Development of VBP15 for Treatment of Duchenne Muscular Dystrophy

Duchenne muscular dystrophy (DMD) affects approximately 10,000 patients in the United States and 40,000 worldwide. Characteristic muscle deterioration results in confinement to wheelchairs by age 12 and death by age 30 due to cardio-respiratory failure. Current therapy, glucocorticoid steroid injection, acts in a nonspecific manner to lessen the severity of symptoms but does not treat the muscle-specific effects of DMD. Glucocorticoids can be used only for a short time due to serious toxic side effects, including bone fragility, suppression of the immune system and suppression of growth hormone production. The purpose of this project is to develop a modified steroid treatment that will be specific to the muscles, potentially avoiding the toxic side effects of current therapy.

Scientific Synopsis

Chronic treatments with glucocorticoids are considered the standard of care for DMD and result in improved strength and prolonged ambulation. However, side effects, such as bone fragility and stunted growth, can be serious. Accumulating evidence suggests that side effects are mediated by drug/receptor interactions, whereas efficacy is mediated by non-receptor mechanisms. Delta 9,11 derivatives of steroids were developed to retain efficacy but eliminate side effects. Intellectual property on methods of use has been filed in multiple countries and assigned to Validus BioPharma (since renamed ReveraGen BioPharma). Funding to date has been provided by MDA Venture Philanthropy, the Department of Defense Congressionally Directed Medical Research Programs, the Foundation to Eradicate Duchenne and NIH. A lead compound, VBP15, has been selected, and in vitro and in vivo efficacy was shown in muscular dystrophy and asthma mouse models. Pharmacokinetic/absorption, distribution, metabolism, and excretion (PK/ADME)  studies have been completed, and VBP15 shows excellent features. The goal of the TRND project is to complete Investigational New Drug (IND)–enabling toxicology to enable first-in-human trials in DMD. The timeline includes acute and chronic GLP toxicology studies, formulation studies, and submission of an IND in a 14- to 16-month time frame.

Lead Collaborator

ReveraGen BioPharma, Inc., Rockville, Maryland

Erica Reeves, Ph.D.

Public Health Impact

DMD is a rare disease caused by mutations in the X-linked dystrophin gene, resulting in loss of function of the dystrophin protein in skeletal muscle, heart, smooth muscle, and some neurons and glia. Disease incidence is about one in 3,500 live-born males, and approximately 8,000 males are affected in the United States. Current standard therapy, glucocorticoids, can be used only for a short period due to associated serious toxicities, such as bone fragility, adrenal suppression, immune suppression and mood changes. This project aims to develop novel compounds that provide DMD patients with tissue-selective treatment. Potential tissue-selective glucocorticoids can benefit larger patient populations in the United States.

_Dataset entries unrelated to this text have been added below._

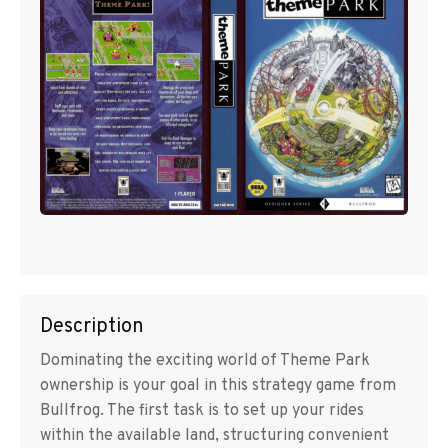
Description
Dominating the exciting world of Theme Park
ownership is your goal in this strategy game from
Bullfrog. The first task is to set up your rides
within the available land, structuring convenient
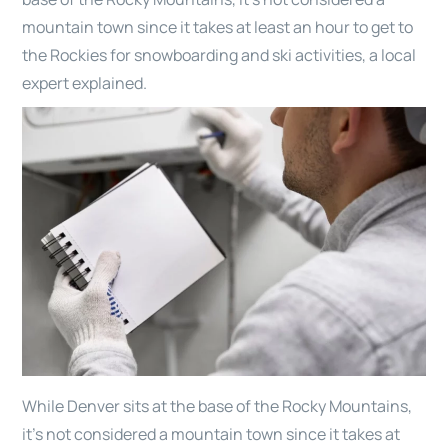
mountain town since it takes at least an hour to get to
the Rockies for snowboarding and ski activities, a local
expert explained.
While Denver sits at the base of the Rocky Mountains,
it’s not considered a mountain town since it takes at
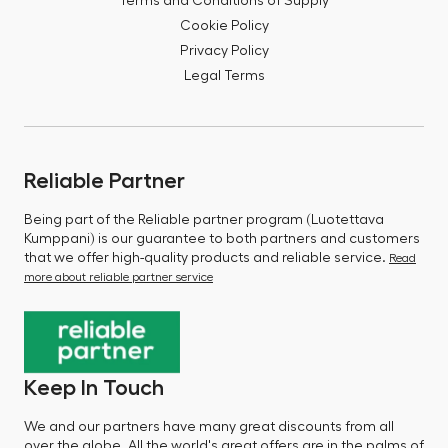
Terms and Conditions of Supply
Cookie Policy
Privacy Policy
Legal Terms
Reliable Partner
Being part of the Reliable partner program (Luotettava
Kumppani) is our guarantee to both partners and customers
that we offer high-quality products and reliable service.
Read
more about reliable partner service
Keep In Touch
We and our partners have many great discounts from all
over the globe. All the world's great offers are in the palms of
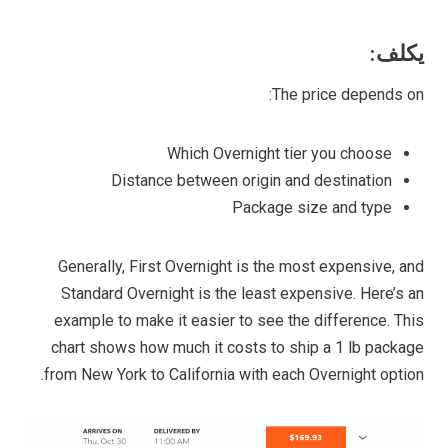
يكلف:
The price depends on:
Which Overnight tier you choose
Distance between origin and destination
Package size and type
Generally, First Overnight is the most expensive, and
Standard Overnight is the least expensive. Here’s an
example to make it easier to see the difference. This
chart shows how much it costs to ship a 1 lb package
from New York to California with each Overnight option.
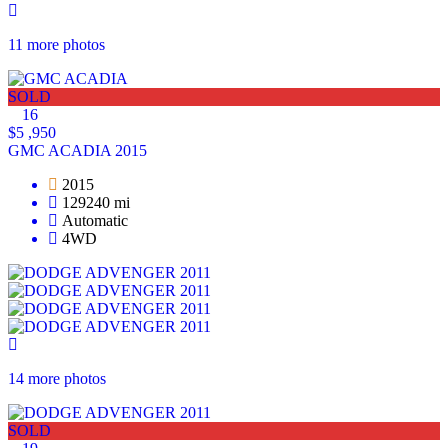
11 more photos
SOLD
16
$5 ,950
GMC ACADIA 2015
2015
129240 mi
Automatic
4WD
14 more photos
SOLD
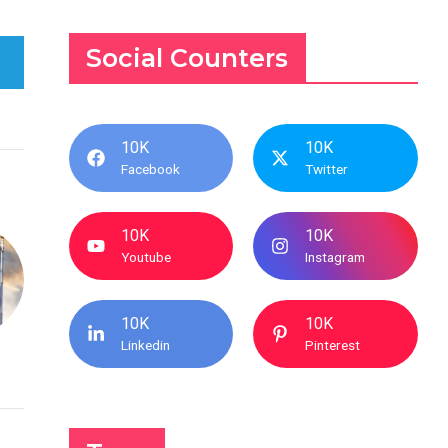
Social Counters
10K
10K
Facebook
Twitter
10K
10K
Youtube
Instagram
10K
10K
Linkedin
Pinterest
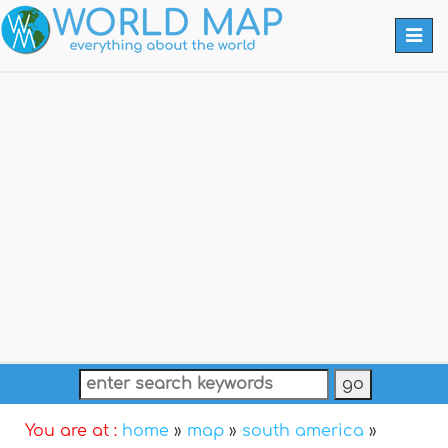
Togg
navi
You are at :
home
»
map
»
south america
»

After TRND’s acceptance of the project, ReveraGen was able to secure supplemental funding from the Muscular Dystrophy Association to speed the team’s collaborative work. TRND completed confirmatory studies demonstrating the effectiveness of the candidate molecule in both cell-based assays and animal models of DMD disease, and successfully designed and executed a novel synthetic route for manufacturing the candidate molecule for human testing under Food and Drug Administration (FDA) guidelines. TRND prepared for and participated in a pre-IND meeting with the FDA in early fiscal year 2014 to receive guidance regarding clinical endpoints and other regulatory issues. TRND support generated the data package necessary for filing an IND application for VBP15, allowing clinical trials to begin.